(DATA UNDER STUDY)

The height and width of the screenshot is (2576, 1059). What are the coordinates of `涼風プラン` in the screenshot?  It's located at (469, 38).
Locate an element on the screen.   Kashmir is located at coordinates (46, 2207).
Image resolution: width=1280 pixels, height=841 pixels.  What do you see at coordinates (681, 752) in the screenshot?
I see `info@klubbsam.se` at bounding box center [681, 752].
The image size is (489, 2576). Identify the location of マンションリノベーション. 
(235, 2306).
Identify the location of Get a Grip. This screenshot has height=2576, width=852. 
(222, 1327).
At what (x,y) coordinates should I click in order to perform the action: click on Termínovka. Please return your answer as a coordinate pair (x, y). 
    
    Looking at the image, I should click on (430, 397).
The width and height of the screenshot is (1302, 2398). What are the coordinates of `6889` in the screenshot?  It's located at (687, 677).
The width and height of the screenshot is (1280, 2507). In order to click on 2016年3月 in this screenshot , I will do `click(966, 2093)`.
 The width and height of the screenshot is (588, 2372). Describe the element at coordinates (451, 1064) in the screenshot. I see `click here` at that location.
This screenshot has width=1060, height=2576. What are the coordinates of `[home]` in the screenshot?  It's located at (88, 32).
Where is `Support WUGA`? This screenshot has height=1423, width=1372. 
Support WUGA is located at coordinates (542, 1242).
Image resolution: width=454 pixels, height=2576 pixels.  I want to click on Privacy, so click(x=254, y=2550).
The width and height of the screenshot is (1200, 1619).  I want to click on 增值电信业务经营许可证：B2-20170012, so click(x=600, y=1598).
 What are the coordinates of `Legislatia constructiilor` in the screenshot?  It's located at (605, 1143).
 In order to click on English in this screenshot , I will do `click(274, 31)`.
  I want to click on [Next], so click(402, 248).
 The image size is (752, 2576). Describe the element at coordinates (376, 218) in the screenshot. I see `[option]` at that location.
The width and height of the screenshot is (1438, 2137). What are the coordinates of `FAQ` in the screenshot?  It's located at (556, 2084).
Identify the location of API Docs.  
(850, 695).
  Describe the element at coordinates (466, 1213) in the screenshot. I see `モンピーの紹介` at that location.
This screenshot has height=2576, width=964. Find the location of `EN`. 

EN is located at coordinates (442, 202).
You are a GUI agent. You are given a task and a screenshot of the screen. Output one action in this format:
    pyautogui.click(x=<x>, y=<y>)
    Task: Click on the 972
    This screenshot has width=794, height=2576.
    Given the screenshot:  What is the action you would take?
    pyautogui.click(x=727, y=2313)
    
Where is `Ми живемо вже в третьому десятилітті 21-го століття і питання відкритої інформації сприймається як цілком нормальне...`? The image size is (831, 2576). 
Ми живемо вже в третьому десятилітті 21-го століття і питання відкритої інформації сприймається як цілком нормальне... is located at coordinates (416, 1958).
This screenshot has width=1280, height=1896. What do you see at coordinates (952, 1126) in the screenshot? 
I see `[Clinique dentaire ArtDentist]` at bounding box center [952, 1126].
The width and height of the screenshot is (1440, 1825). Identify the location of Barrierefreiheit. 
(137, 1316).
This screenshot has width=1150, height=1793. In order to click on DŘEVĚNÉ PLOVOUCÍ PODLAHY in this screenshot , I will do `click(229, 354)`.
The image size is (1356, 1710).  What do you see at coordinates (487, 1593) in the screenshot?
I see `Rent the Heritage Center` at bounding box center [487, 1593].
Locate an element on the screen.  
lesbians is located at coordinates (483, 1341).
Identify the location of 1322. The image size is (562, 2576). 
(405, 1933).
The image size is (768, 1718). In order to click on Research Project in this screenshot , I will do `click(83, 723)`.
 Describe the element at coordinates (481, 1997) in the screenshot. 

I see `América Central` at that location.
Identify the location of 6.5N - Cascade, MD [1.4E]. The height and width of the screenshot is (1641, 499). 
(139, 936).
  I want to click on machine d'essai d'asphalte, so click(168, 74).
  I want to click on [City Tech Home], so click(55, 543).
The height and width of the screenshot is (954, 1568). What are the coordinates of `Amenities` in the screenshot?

(End DATA UNDER STUDY)

Each line from the one with "You are a GUI" through the end of the records above should be written out exactly. No other line should appear.

You are a GUI agent. You are given a task and a screenshot of the screen. Output one action in this format:
    pyautogui.click(x=<x>, y=<y>)
    Task: Click on the 972
    This screenshot has width=794, height=2576.
    Given the screenshot:  What is the action you would take?
    pyautogui.click(x=727, y=2313)
    
Where is `Ми живемо вже в третьому десятилітті 21-го століття і питання відкритої інформації сприймається як цілком нормальне...`? The image size is (831, 2576). 
Ми живемо вже в третьому десятилітті 21-го століття і питання відкритої інформації сприймається як цілком нормальне... is located at coordinates (416, 1958).
This screenshot has width=1280, height=1896. What do you see at coordinates (952, 1126) in the screenshot? 
I see `[Clinique dentaire ArtDentist]` at bounding box center [952, 1126].
The width and height of the screenshot is (1440, 1825). Identify the location of Barrierefreiheit. 
(137, 1316).
This screenshot has width=1150, height=1793. In order to click on DŘEVĚNÉ PLOVOUCÍ PODLAHY in this screenshot , I will do `click(229, 354)`.
The image size is (1356, 1710).  What do you see at coordinates (487, 1593) in the screenshot?
I see `Rent the Heritage Center` at bounding box center [487, 1593].
Locate an element on the screen.  
lesbians is located at coordinates (483, 1341).
Identify the location of 1322. The image size is (562, 2576). 
(405, 1933).
The image size is (768, 1718). In order to click on Research Project in this screenshot , I will do `click(83, 723)`.
 Describe the element at coordinates (481, 1997) in the screenshot. 

I see `América Central` at that location.
Identify the location of 6.5N - Cascade, MD [1.4E]. The height and width of the screenshot is (1641, 499). 
(139, 936).
  I want to click on machine d'essai d'asphalte, so click(168, 74).
  I want to click on [City Tech Home], so click(55, 543).
The height and width of the screenshot is (954, 1568). What are the coordinates of `Amenities` in the screenshot?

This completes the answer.